Problem details: Every line of the records that holds the word "Food" should be copied out.

The data:

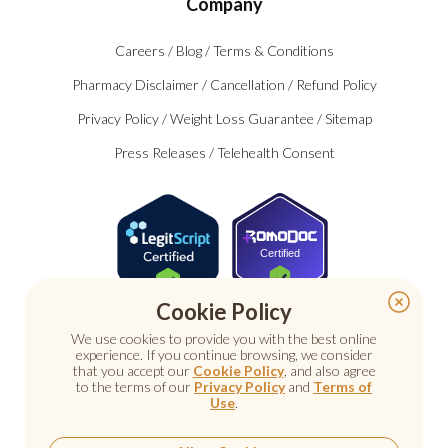
Company
Careers
/
Blog
/
Terms & Conditions
Pharmacy Disclaimer
/
Cancellation
/
Refund Policy
Privacy Policy
/
Weight Loss Guarantee
/
Sitemap
Press Releases
/
Telehealth Consent
Certified
Cookie Policy
We use cookies to provide you with the best online
experience. If you continue browsing, we consider
that you accept our
Cookie Policy
, and also agree
to the terms of our
Privacy Policy
and
Terms of
Use
.
© 2026 Nu Image Medical. All rights reserved.
Prescription medications require a consultation with a
licensed healthcare provider.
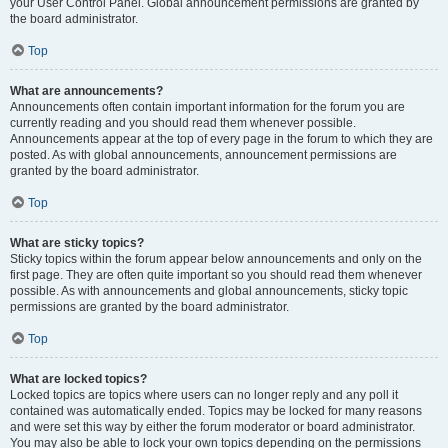
your User Control Panel. Global announcement permissions are granted by
the board administrator.
Top
What are announcements?
Announcements often contain important information for the forum you are
currently reading and you should read them whenever possible.
Announcements appear at the top of every page in the forum to which they are
posted. As with global announcements, announcement permissions are
granted by the board administrator.
Top
What are sticky topics?
Sticky topics within the forum appear below announcements and only on the
first page. They are often quite important so you should read them whenever
possible. As with announcements and global announcements, sticky topic
permissions are granted by the board administrator.
Top
What are locked topics?
Locked topics are topics where users can no longer reply and any poll it
contained was automatically ended. Topics may be locked for many reasons
and were set this way by either the forum moderator or board administrator.
You may also be able to lock your own topics depending on the permissions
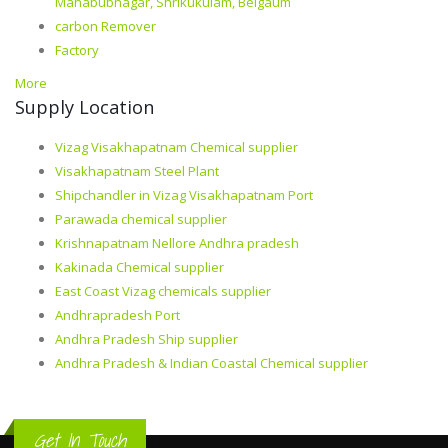
Mahabubnagar, Shrikukulam, Belgaum
carbon Remover
Factory
More
Supply Location
Vizag Visakhapatnam Chemical supplier
Visakhapatnam Steel Plant
Shipchandler in Vizag Visakhapatnam Port
Parawada chemical supplier
Krishnapatnam Nellore Andhra pradesh
Kakinada Chemical supplier
East Coast Vizag chemicals supplier
Andhrapradesh Port
Andhra Pradesh Ship supplier
Andhra Pradesh & Indian Coastal Chemical supplier
Get In Touch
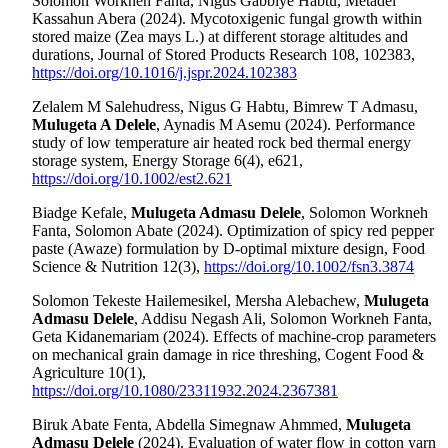
Solomon Workneh Fanta, Nigus Gabbiye Habtu, Metadel
Kassahun Abera (2024). Mycotoxigenic fungal growth within
stored maize (Zea mays L.) at different storage altitudes and
durations, Journal of Stored Products Research 108, 102383,
https://doi.org/10.1016/j.jspr.2024.102383
Zelalem M Salehudress, Nigus G Habtu, Bimrew T Admasu,
Mulugeta A Delele
, Aynadis M Asemu (2024). Performance
study of low temperature air heated rock bed thermal energy
storage system, Energy Storage 6(4), e621,
https://doi.org/10.1002/est2.621
Biadge Kefale,
Mulugeta Admasu Delele
, Solomon Workneh
Fanta, Solomon Abate (2024). Optimization of spicy red pepper
paste (Awaze) formulation by D‐optimal mixture design, Food
Science & Nutrition 12(3),
https://doi.org/10.1002/fsn3.3874
Solomon Tekeste Hailemesikel, Mersha Alebachew,
Mulugeta
Admasu Delele
, Addisu Negash Ali, Solomon Workneh Fanta,
Geta Kidanemariam (2024). Effects of machine-crop parameters
on mechanical grain damage in rice threshing, Cogent Food &
Agriculture 10(1),
https://doi.org/10.1080/23311932.2024.2367381
Biruk Abate Fenta, Abdella Simegnaw Ahmmed,
Mulugeta
Admasu Delele
(2024). Evaluation of water flow in cotton yarn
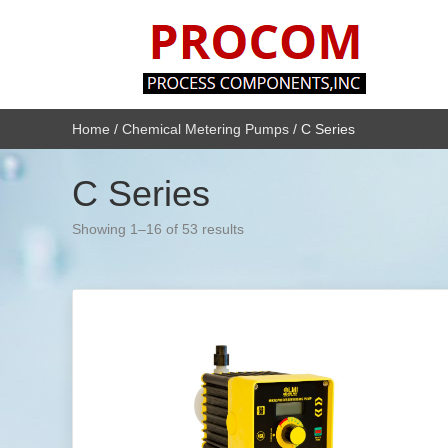
Home
/
Chemical Metering Pumps
/ C Series
C Series
Showing 1–16 of 53 results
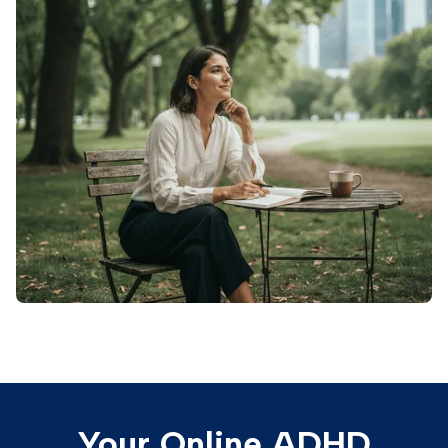
Your Online ADHD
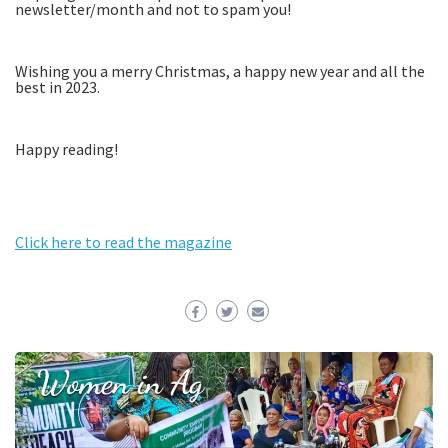
newsletter/month and not to spam you!
Wishing you a merry Christmas, a happy new year and all the
best in 2023.
Happy reading!
Click here to read the magazine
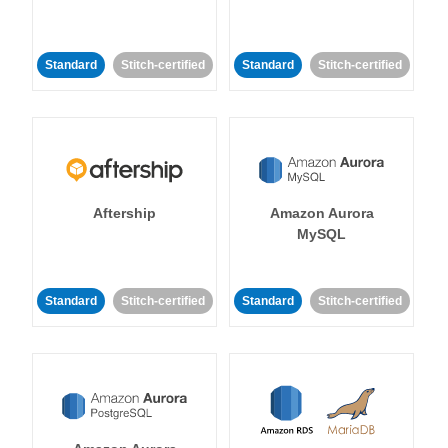
Standard
Stitch-certified
Standard
Stitch-certified
Aftership
Amazon Aurora
MySQL
Standard
Stitch-certified
Standard
Stitch-certified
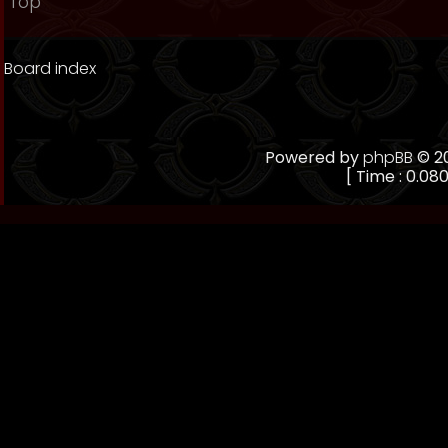
Top
Board index
Powered by
phpBB
© 20
[ Time : 0.080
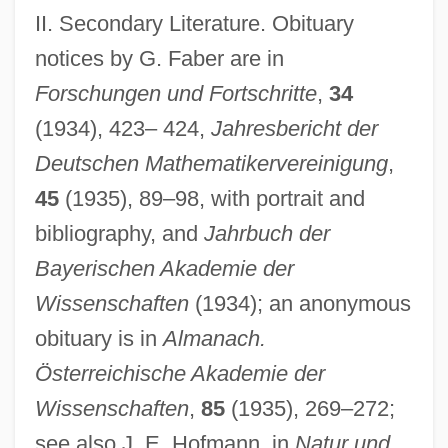
II. Secondary Literature. Obituary
notices by G. Faber are in
Forschungen und Fortschritte
,
34
(1934), 423– 424,
Jahresbericht der
Deutschen Mathematikervereinigung
,
45
(1935), 89–98, with portrait and
bibliography, and
Jahrbuch der
Bayerischen Akademie der
Wissenschaften
(1934); an anonymous
obituary is in
Almanach.
Österreichische Akademie der
Wissenschaften
,
85
(1935), 269–272;
see also J. E. Hofmann, in
Natur und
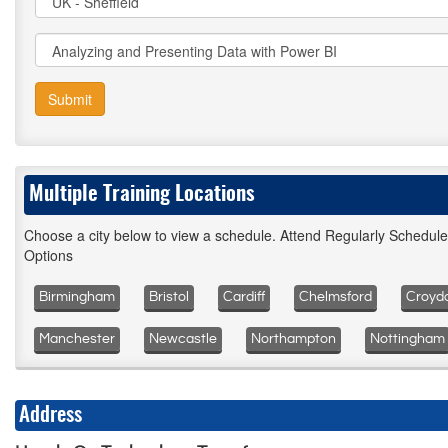
Submit
Multiple Training Locations
Choose a city below to view a schedule. Attend Regularly Schedul
Options
Birmingham
Bristol
Cardiff
Chelmsford
Croyd
Manchester
Newcastle
Northampton
Nottingham
Address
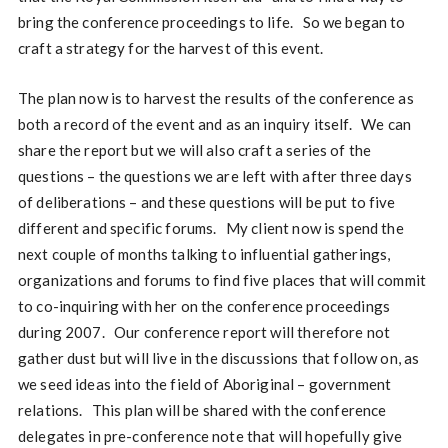
bring the conference proceedings to life. So we began to
craft a strategy for the harvest of this event.
The plan now is to harvest the results of the conference as
both a record of the event and as an inquiry itself. We can
share the report but we will also craft a series of the
questions – the questions we are left with after three days
of deliberations – and these questions will be put to five
different and specific forums. My client now is spend the
next couple of months talking to influential gatherings,
organizations and forums to find five places that will commit
to co-inquiring with her on the conference proceedings
during 2007. Our conference report will therefore not
gather dust but will live in the discussions that follow on, as
we seed ideas into the field of Aboriginal – government
relations. This plan will be shared with the conference
delegates in pre-conference note that will hopefully give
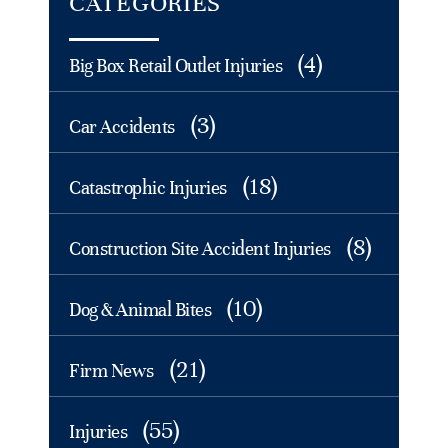
CATEGORIES
(4)
Big Box Retail Outlet Injuries
(3)
Car Accidents
(18)
Catastrophic Injuries
(8)
Construction Site Accident Injuries
(10)
Dog & Animal Bites
(21)
Firm News
(55)
Injuries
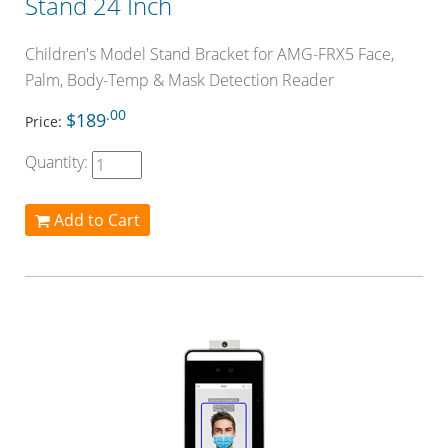
Stand 24 Inch
Children's Model Stand Bracket for AMG-FRX5 Face,
Palm, Body-Temp & Mask Detection Reader
.00
$189
Price:
Quantity:
Add to Cart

Solution for this problem:
paste (Awaze) formulation by D‐optimal mixture design, Food
on mechanical grain damage in rice threshing, Cogent Food &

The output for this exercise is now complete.